• **EXERCISE INSTRUCTIONS**: Search the records for lines with the word "September" and copy each match.

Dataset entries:
□ □ □ □ □ □ □
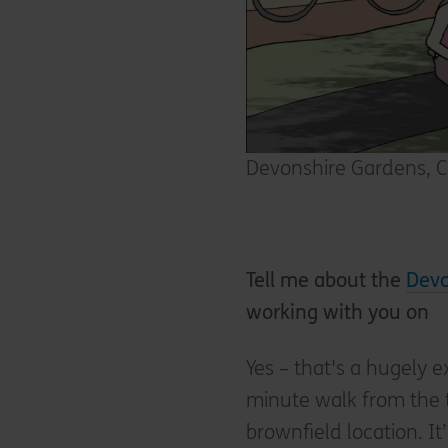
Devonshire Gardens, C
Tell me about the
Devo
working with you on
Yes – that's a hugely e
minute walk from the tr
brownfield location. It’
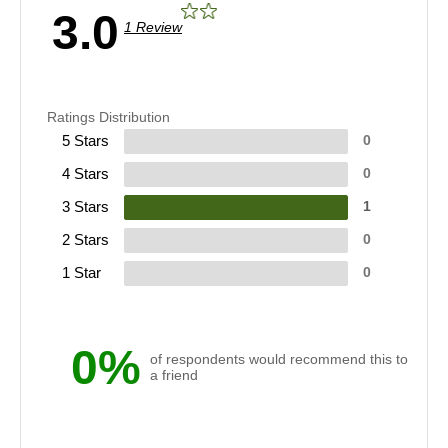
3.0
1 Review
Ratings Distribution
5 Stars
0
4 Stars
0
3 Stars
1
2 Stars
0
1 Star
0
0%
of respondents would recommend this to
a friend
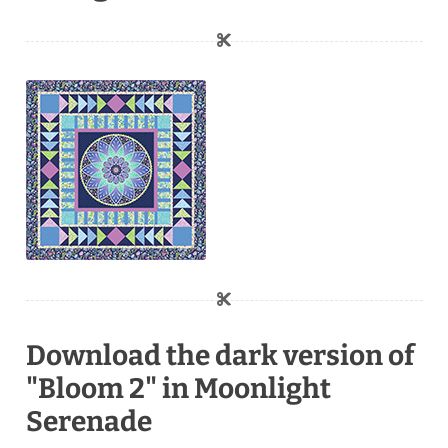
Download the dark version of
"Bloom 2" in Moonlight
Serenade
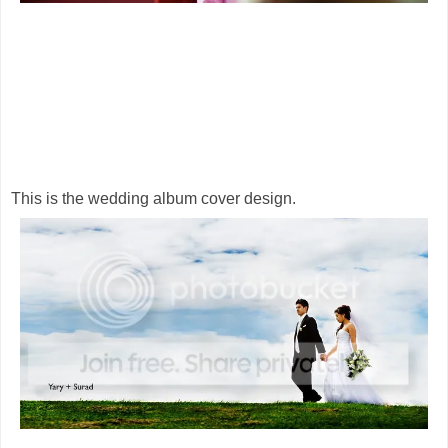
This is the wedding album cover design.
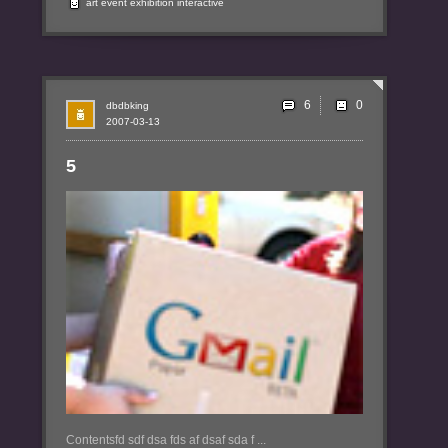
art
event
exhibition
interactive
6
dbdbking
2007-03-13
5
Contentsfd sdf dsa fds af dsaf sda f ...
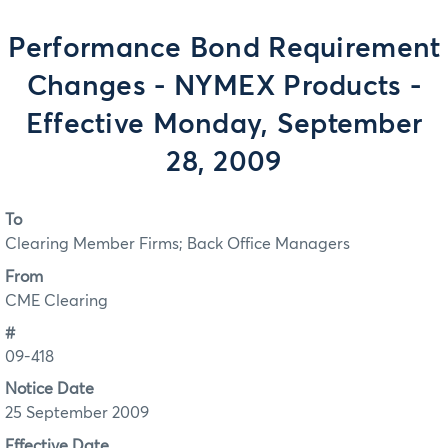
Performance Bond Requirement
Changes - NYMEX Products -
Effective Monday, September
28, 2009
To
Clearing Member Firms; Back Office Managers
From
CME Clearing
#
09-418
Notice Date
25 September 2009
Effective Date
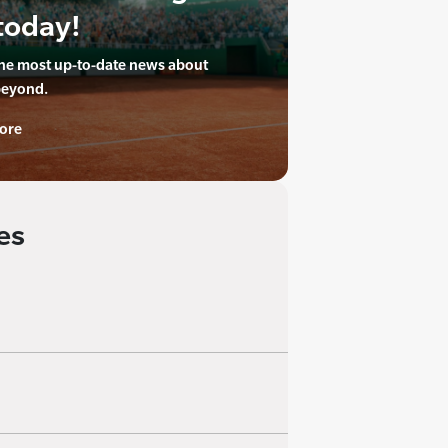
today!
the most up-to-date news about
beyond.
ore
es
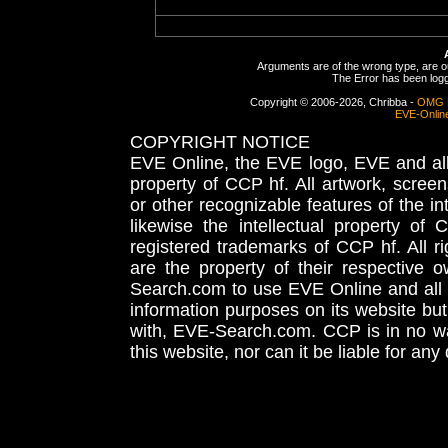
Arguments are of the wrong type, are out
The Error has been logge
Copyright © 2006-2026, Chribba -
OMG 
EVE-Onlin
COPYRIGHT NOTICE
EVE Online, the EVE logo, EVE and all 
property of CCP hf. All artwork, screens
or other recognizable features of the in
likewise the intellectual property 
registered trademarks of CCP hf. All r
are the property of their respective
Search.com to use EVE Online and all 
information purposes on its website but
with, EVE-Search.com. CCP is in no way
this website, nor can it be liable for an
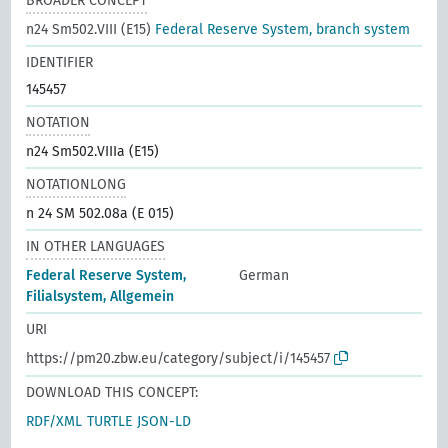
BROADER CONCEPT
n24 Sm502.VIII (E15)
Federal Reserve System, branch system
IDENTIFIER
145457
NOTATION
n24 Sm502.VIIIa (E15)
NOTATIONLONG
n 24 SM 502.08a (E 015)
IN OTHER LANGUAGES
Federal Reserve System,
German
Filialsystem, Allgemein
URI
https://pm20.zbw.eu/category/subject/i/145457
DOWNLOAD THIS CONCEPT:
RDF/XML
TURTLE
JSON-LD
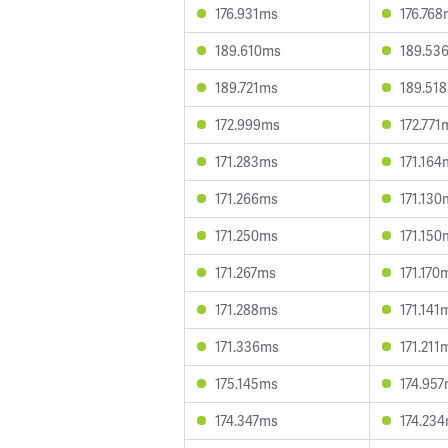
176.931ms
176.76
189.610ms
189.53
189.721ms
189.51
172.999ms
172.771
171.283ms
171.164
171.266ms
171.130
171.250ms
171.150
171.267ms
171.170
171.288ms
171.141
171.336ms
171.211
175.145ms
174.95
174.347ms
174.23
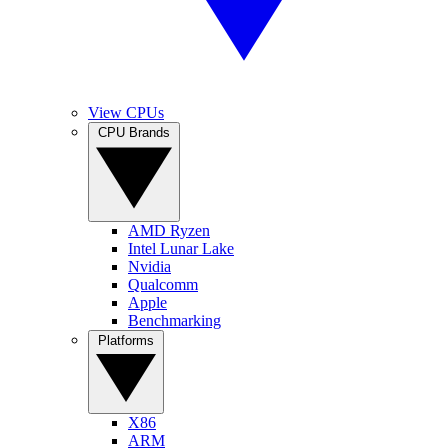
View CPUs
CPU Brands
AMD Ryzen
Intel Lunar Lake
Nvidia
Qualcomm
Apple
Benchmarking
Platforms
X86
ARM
□ □ □ □ □ □ □
• **WRITTEN REPLY**:
Effective Monday, September
25 September 2009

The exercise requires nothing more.